◆ **Excerpted data**
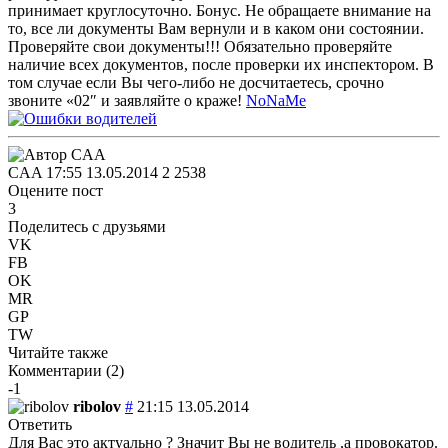
принимает круглосуточно. Бонус. Не обращаете внимание на
то, все ли документы Вам вернули и в каком они состоянии.
Проверяйте свои документы!!! Обязательно проверяйте
наличие всех документов, после проверки их инспектором. В
том случае если Вы чего-либо не досчитаетесь, срочно
звоните «02″ и заявляйте о краже!
NoNaMe
CAA
17:55 13.05.2014
2
2538
Оцените пост
3
Поделитесь с друзьями
VK
FB
OK
MR
GP
TW
Читайте также
Комментарии (
2
)
-1
ribolov
#
21:15 13.05.2014
Ответить
Для Вас это актуально ? Значит Вы не водитель ,а провокатор.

◆ **Task prompt**
Wherever a picture appears in the material above, skip it and copy the rest without change.

◆ **Written response**
принимает круглосуточно. Бонус. Не обращаете внимание на
то, все ли документы Вам вернули и в каком они состоянии.
Проверяйте свои документы!!! Обязательно проверяйте
наличие всех документов, после проверки их инспектором. В
том случае если Вы чего-либо не досчитаетесь, срочно
звоните «02″ и заявляйте о краже!
NoNaMe
CAA
17:55 13.05.2014
2
2538
Оцените пост
3
Поделитесь с друзьями
VK
FB
OK
MR
GP
TW
Читайте также
Комментарии (
2
)
-1
ribolov
#
21:15 13.05.2014
Ответить
Для Вас это актуально ? Значит Вы не водитель ,а провокатор.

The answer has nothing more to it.